# taz.de -- WAHLKAMPF: Künast lässt Fragen und Koalition offen
       
       > Die frisch ernannte grüne Spitzenkandidatin kann in mehreren Feldern
       > lediglich Ziele, aber keine konkreten Konzepte anbieten. Sie will ohne
       > Koalitionsaussage in den Wahlkampf gehen.
       
 (IMG) Bild: Das Ziel ist klar, nur der Weg noch nicht: Künast nach ihrer Pressekonferenz.
       
       Renate Künast hat bei ihrer ersten Pressekonferenz als Spitzenfrau der
       Grünen zahlreiche Fragen offengelassen.

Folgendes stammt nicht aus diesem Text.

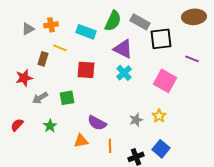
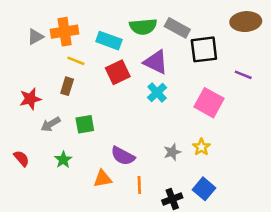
green semicircle: (113, 21) -> (143, 27), turned 60
orange cross: (51, 25) -> (65, 32), size x1.5
brown rectangle: (43, 59) -> (67, 86), moved
red square: (86, 70) -> (118, 72), moved, turned -30
red semicircle: (17, 125) -> (21, 158), turned 96

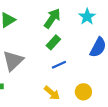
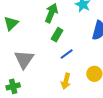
yellow arrow: (52, 93) -> (66, 81), turned 77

Am Tag nach ihrer Nominierung beim
       Landesparteitag machte die Chefin der Grünen-Bundestagsfraktion deutlich,
       dass sie bislang vorrangig Ziele genannt hat, ihr Weg dorthin aber noch
       offen ist. Das sieht sie nicht als Manko. "Ich gehe nicht so ran, dass ich
       sage: Ich habe für alles ein fertiges Konzept", sagte sie. "Das beunruhigt
       mich aber nicht, denn der Senat hat es auch nicht."
       
       Künast war am Sonntag von über 150 Grünen-Delegierten ohne Gegenstimme und
       mit einer Enthaltung zur Kandidatin für den Posten der Regierenden
       Bürgermeisterin benannt worden. Sie selbst hatte sich am Freitagabend bei
       einer Mitgliederversammlung der Partei dazu bereit erklärt und damit ihr
       über zehnmonatiges Schweigen in dieser Frage beendet. Die Grünen hatten
       seit Ende August in fünf von sechs Umfragen besser als die SPD
       abgeschnitten, erreichten zweimal 30 Prozent und lagen bis zu 8
       Prozentpunkte vor den Sozialdemokraten. Die Abgeordnetenhauswahl ist für
       den 18. September 2011 angesetzt.
       
       Offen ließ Künast vor allem die Frage, wo sie Einsparpotenzial im
       Landeshaushalt sieht, also Ausgaben streichen würde. "Das wird noch genau
       diskutiert, das werde ich heute nicht vorwegnehmen", sagte sie. Die Grünen
       wollen ihr Wahlprogramm Anfang März beschließen, im Januar soll ein Entwurf
       vorliegen.
       
       Bei der Frage nach zusätzlichen Einnahmen, mit denen sich die von ihr
       angekündigten Anstrengungen bei Bildung, Arbeit und Klima bezahlen lassen,
       verwies Künast auf eine Tourismusabgabe, die bereits von der SPD als
       City-Tax propagiert wird. Ansonsten beschränkte sie sich auf das, was von
       fast allen Parteien zu hören ist: "gute Wirtschaftspolitik", die zu mehr
       Steuereinnahmen in Berlin führen soll.
       
       In Abgrenzung zur SPD, die sich gleich Künasts Motto "Eine Stadt für alle"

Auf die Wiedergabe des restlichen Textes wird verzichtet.